Talvez ele mesmo não saiba, mas sua atitude constitui um atentado. Às vezes, a pior violência não é física, mas é aquela que se dá no plano do simbólico e fere de morte a memória que nos identifica. Os neonazistas que profanam cemitérios judaicos têm o objetivo de violar o que há de mais sagrado naqueles que mais odeiam. A rendição que pudemos testemunhar na terça-feira pode – e deve – ser entendida como um ato de profanação simbólica, mesmo que o ator em cena não se tenha dado conta do que fez.

A sujeição a que se prestou faz sangrar o orgulho legítimo das pessoas que integram ou integraram o PSDB, do mesmo modo que ofende quem, sem jamais ter se filiado ao partido, reconhece nele um patrimônio do campo democrático.
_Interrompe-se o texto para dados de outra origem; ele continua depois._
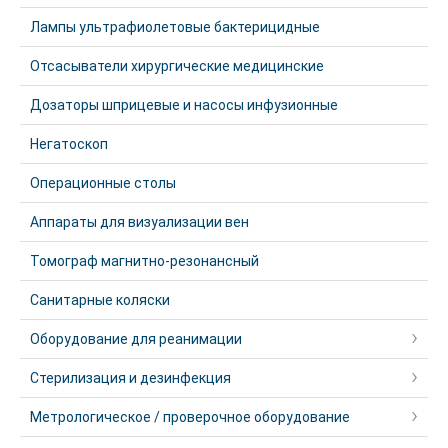
Лампы ультрафиолетовые бактерицидные
Отсасыватели хирургические медицинские
Дозаторы шприцевые и насосы инфузионные
Негатоскоп
Операционные столы
Аппараты для визуализации вен
Томограф магнитно-резонансный
Санитарные коляски
Оборудование для реанимации
Стерилизация и дезинфекция
Метрологическое / проверочное оборудование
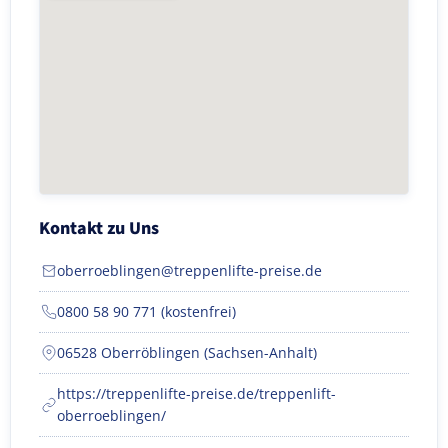
Kontakt zu Uns
oberroeblingen@treppenlifte-preise.de
0800 58 90 771 (kostenfrei)
06528 Oberröblingen (Sachsen-Anhalt)
https://treppenlifte-preise.de/treppenlift-
oberroeblingen/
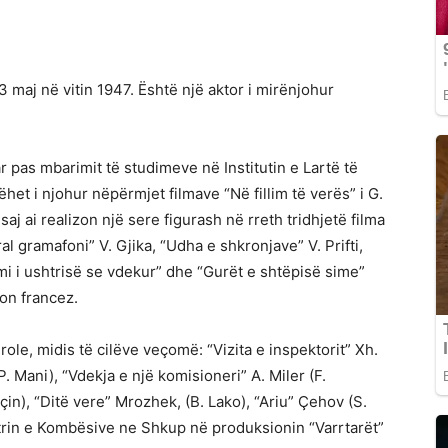
 maj në vitin 1947. Është një aktor i mirënjohur
r pas mbarimit të studimeve në Institutin e Lartë të
et i njohur nëpërmjet filmave “Në fillim të verës” i G.
saj ai realizon një sere figurash në rreth tridhjetë filma
 gramafoni” V. Gjika, “Udha e shkronjave” V. Prifti,
imi i ushtrisë se vdekur” dhe “Gurët e shtëpisë sime”
on francez.
role, midis të cilëve veçomë: “Vizita e inspektorit” Xh.
P. Mani), “Vdekja e një komisioneri” A. Miler (F.
çin), “Ditë vere” Mrozhek, (B. Lako), “Ariu” Çehov (S.
atrin e Kombësive ne Shkup në produksionin “Varrtarët”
Essa agremiação não merecia ver todo o seu passado confluir para o “apoio incondicional” ao seu oposto, não merecia se reduzir a um adulador fora de lugar misturado a usurpadores que não pertencem ao lugar que ocupam.

O Estadão de ontem, em reportagem de Leon Ferrari e Levy Teles (p. A13), trouxe a notícia de que, nas redes sociais, uma onda preconceituosa se levanta contra a gente nordestina. Em postagens exumadas do esgoto da xenofobia, vozes intolerantes atacam os eleitores da Região Nordeste, onde o presidente da República teve sua pior derrota no primeiro turno. Algumas mensagens xingam o Nordeste de “Cuba do Sul”. Uma delas pede para avisarem ao “presidente da Rússia que o Nordeste faz parte da Ucrânia”. Outras afirmam que “pobre é que nem lombriga” e há quem vaticine que “os burros do Nordeste” deveriam “morrer de fome”.

Foi a esse tipo de vaga furiosa que o governador de São Paulo entregou suas forças fracas e tristes. Agora, finalmente, assume que o partido dele é o Brasil: o Brasil que nega a si mesmo, o Brasil que odeia o Brasil. Chegamos, então, ao Brasil dividido acima de tudo. Uma barulheira, uma estridência infernal. Os rabugentos a quem o governador ofertou seu “apoio incondicional” devem achar que silêncio é coisa de comunista. Ele talvez concorde.

*Eugênio Bucci é professor titular na Escola de Comunicações e Artes da USP. Autor, entre outros livros, de A superindústria do imaginário (Autêntica).

Publicado originalmente no jornal O Estado de S. Paulo.